* What you have to do
Transcribe the entries below exactly, starting with the line that has "Outline whatever counts" and stopping after the line that has "INPUT: image. TARGET: myocardium."; no pictures belong in the copy.

[Collection entries]
####
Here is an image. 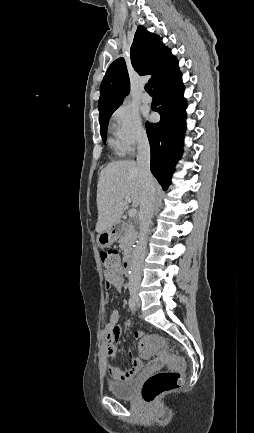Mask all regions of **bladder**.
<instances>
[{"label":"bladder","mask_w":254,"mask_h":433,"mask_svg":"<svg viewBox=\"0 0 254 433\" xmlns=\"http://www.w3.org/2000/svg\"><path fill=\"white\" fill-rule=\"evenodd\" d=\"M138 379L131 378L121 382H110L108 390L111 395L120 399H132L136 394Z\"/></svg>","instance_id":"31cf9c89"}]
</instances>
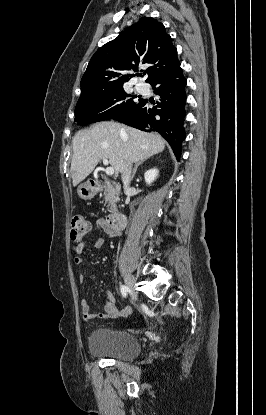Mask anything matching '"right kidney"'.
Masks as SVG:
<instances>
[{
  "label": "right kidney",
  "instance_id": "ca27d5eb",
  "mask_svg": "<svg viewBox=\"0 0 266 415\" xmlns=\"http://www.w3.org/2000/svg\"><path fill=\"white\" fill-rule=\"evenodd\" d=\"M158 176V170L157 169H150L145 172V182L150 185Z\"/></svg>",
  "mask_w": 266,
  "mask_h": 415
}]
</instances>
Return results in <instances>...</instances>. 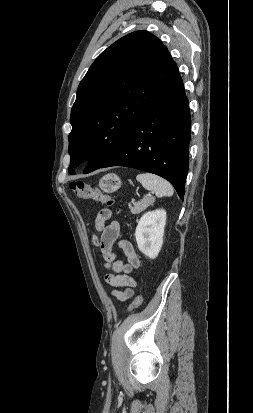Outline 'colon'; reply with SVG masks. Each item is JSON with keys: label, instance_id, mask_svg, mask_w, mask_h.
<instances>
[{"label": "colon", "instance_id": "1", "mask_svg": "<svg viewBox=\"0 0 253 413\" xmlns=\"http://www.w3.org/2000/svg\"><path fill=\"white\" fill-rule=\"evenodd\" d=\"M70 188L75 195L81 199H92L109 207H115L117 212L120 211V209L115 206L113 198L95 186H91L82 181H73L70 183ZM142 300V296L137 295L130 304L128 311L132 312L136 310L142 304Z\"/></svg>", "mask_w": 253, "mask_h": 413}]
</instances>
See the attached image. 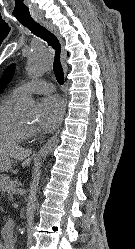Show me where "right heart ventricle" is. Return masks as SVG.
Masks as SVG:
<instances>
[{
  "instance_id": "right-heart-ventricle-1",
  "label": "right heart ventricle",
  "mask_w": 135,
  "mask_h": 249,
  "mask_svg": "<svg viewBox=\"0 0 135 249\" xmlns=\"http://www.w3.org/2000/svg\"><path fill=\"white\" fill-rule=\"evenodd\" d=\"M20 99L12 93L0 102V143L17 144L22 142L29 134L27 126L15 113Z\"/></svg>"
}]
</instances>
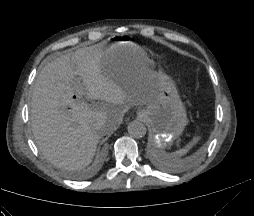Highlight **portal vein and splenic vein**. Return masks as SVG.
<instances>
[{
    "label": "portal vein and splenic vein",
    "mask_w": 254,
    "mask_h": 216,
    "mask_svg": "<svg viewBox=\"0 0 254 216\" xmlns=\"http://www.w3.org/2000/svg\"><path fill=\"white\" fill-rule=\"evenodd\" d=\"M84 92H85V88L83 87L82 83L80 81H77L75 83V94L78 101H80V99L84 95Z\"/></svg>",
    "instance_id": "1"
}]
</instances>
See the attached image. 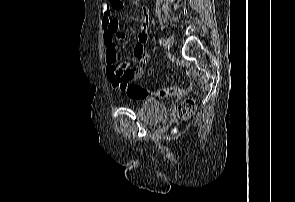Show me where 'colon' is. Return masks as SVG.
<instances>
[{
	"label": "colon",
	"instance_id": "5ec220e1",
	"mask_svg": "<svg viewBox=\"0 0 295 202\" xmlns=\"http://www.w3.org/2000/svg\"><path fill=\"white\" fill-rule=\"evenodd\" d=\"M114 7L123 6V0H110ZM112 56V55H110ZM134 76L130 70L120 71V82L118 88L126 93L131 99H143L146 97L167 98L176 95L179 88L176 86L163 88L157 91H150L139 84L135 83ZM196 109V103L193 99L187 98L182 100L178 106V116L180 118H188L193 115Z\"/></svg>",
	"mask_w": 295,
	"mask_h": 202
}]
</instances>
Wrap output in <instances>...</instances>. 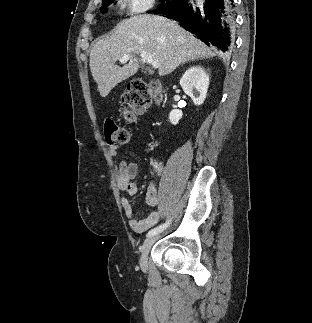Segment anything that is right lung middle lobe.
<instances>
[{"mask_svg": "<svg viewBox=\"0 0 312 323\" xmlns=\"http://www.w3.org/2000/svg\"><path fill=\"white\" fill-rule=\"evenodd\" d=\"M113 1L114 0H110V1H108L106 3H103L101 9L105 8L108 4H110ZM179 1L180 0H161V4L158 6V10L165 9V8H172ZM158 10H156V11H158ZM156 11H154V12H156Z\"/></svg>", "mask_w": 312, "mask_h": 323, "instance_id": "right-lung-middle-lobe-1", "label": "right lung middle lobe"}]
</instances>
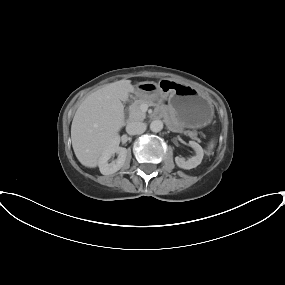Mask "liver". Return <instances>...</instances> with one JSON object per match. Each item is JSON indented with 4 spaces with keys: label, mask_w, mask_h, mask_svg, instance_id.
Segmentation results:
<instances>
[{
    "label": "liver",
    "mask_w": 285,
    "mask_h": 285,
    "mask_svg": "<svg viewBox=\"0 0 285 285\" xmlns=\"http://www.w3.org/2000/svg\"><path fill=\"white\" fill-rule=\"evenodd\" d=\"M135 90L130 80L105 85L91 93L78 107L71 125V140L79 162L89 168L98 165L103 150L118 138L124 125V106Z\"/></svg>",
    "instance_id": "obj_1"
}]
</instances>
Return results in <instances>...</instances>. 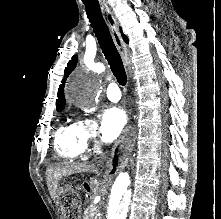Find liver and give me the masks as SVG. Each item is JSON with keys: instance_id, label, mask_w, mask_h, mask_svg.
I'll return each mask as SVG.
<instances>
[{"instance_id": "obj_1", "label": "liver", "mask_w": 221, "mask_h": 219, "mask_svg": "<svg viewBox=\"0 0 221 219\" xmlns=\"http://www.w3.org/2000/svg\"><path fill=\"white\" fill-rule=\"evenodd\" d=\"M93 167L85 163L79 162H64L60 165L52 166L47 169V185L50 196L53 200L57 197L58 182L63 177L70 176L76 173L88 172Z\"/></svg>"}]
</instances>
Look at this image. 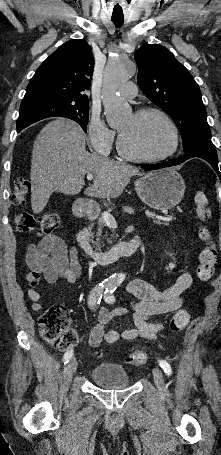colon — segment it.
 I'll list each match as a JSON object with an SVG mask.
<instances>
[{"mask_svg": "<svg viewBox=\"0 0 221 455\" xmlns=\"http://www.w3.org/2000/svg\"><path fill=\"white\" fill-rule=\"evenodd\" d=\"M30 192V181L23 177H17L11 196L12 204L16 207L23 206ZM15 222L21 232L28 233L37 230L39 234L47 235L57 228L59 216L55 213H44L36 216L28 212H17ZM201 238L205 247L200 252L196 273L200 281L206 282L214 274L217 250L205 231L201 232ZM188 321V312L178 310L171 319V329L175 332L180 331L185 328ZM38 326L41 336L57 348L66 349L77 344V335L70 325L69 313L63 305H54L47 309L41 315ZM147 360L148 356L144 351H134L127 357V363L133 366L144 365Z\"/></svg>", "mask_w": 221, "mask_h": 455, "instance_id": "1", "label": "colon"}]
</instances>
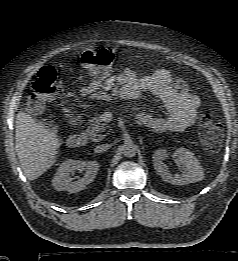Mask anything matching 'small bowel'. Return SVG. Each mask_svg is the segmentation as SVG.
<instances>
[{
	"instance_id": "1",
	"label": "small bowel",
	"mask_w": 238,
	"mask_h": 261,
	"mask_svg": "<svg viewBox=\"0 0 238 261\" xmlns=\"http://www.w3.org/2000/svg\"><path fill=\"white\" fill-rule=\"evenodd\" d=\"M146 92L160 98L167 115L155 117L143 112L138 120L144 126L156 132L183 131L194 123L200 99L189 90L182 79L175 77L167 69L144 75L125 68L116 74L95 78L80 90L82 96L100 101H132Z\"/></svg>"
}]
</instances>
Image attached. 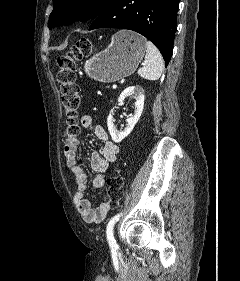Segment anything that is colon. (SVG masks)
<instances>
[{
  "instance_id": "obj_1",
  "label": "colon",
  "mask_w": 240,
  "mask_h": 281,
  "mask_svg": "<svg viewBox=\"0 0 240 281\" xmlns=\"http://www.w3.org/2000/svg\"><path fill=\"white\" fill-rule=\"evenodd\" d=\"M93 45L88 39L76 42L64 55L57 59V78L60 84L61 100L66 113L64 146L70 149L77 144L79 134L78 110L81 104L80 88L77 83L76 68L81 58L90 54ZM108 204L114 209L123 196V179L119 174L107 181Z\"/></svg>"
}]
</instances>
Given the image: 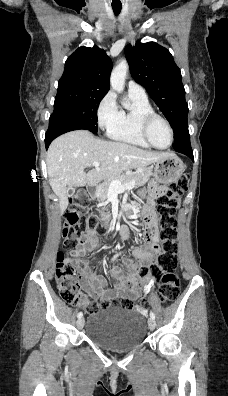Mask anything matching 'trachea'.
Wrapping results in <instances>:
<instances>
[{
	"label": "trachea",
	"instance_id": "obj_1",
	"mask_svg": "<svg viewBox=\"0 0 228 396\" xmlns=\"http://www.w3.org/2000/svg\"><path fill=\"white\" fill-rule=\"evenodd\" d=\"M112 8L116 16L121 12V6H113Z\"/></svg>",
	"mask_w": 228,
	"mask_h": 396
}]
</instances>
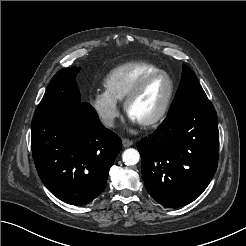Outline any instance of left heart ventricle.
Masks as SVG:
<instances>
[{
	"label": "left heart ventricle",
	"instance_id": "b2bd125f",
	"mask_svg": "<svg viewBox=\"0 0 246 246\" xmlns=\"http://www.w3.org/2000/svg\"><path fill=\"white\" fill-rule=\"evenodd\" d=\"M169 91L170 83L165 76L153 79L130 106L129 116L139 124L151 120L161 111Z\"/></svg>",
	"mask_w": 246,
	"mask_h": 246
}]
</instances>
####
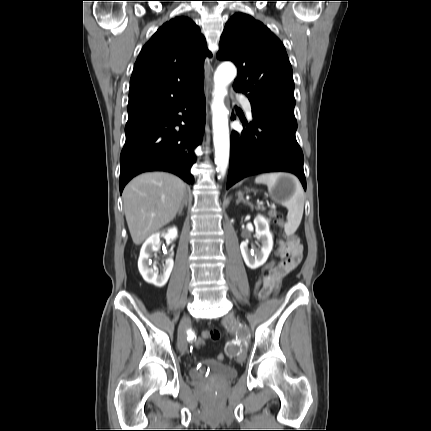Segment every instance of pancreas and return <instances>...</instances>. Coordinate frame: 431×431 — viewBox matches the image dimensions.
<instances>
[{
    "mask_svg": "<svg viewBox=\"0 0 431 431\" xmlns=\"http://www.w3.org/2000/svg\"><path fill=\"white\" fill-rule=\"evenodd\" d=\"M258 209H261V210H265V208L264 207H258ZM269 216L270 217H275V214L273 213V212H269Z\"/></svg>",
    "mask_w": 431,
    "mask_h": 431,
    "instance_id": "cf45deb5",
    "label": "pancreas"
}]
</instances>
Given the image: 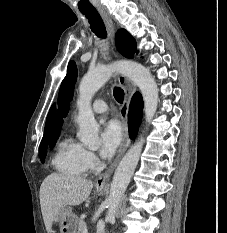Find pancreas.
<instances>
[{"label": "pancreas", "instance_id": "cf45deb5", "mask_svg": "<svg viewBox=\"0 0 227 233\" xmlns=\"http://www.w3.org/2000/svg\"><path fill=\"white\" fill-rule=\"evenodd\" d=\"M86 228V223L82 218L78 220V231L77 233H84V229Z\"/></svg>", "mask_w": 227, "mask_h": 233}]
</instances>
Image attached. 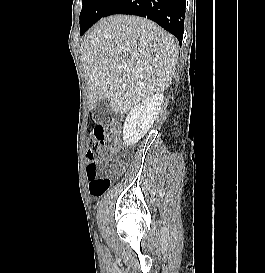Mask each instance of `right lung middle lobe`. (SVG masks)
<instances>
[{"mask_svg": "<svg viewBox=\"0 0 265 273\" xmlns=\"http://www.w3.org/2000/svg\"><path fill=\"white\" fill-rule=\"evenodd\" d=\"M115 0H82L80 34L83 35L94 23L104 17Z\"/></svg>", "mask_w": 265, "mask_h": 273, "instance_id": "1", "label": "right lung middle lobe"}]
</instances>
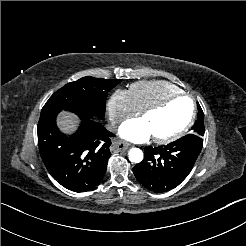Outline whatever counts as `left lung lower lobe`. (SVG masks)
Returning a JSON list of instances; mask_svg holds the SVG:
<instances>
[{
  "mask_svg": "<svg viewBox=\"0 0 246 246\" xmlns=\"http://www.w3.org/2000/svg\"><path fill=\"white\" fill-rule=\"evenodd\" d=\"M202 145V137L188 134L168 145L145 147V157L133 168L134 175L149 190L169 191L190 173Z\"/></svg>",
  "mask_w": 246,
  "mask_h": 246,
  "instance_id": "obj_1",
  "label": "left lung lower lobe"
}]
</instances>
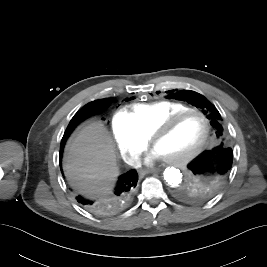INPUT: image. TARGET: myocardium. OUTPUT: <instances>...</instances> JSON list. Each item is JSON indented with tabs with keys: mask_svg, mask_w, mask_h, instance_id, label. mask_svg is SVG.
####
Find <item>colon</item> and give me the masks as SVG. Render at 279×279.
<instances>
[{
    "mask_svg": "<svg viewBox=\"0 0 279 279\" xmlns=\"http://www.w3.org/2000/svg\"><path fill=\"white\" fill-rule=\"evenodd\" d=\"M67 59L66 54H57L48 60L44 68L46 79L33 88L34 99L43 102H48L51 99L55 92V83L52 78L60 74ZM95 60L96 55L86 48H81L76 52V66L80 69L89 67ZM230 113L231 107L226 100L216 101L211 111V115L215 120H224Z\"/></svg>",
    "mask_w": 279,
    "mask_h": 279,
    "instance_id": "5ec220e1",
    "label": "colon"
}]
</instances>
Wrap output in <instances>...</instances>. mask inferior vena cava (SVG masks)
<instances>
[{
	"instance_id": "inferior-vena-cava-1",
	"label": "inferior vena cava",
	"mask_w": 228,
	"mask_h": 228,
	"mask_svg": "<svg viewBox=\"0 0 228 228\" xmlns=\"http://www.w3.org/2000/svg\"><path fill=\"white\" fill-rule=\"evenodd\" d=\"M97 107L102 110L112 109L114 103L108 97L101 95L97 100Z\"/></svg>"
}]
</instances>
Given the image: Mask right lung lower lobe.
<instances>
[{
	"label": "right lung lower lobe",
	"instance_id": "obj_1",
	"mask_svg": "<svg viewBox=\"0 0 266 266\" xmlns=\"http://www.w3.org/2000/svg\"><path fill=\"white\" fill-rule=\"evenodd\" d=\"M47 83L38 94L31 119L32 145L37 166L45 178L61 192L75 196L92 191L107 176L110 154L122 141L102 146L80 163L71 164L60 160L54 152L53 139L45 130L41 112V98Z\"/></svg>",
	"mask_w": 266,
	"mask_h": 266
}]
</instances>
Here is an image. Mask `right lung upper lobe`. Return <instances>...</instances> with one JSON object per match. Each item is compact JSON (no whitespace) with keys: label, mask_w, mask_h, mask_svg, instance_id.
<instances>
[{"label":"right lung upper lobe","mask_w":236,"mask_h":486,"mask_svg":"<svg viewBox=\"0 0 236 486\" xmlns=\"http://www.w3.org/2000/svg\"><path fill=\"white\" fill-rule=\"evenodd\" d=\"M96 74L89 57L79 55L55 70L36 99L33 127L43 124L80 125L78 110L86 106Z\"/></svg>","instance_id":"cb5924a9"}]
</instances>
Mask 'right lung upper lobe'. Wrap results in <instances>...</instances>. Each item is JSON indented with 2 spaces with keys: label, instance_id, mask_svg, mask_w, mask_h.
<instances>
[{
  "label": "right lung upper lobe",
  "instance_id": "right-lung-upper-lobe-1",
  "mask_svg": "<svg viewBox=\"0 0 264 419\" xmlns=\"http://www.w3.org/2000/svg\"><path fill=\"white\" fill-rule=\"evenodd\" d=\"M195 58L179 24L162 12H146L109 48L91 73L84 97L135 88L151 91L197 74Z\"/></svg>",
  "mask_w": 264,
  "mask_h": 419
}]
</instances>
####
* Exercise output
Outline whatever counts as `left lung lower lobe`. (SVG masks)
Returning a JSON list of instances; mask_svg holds the SVG:
<instances>
[{
  "mask_svg": "<svg viewBox=\"0 0 246 246\" xmlns=\"http://www.w3.org/2000/svg\"><path fill=\"white\" fill-rule=\"evenodd\" d=\"M202 145V137L188 134L168 145L145 147V157L133 168L134 175L149 190L169 191L190 173Z\"/></svg>",
  "mask_w": 246,
  "mask_h": 246,
  "instance_id": "obj_1",
  "label": "left lung lower lobe"
}]
</instances>
INPUT: image. TARGET: myocardium. OUTPUT: <instances>...</instances> JSON list. Each item is JSON indented with tabs with keys: mask_svg, mask_w, mask_h, instance_id, label. mask_svg is SVG.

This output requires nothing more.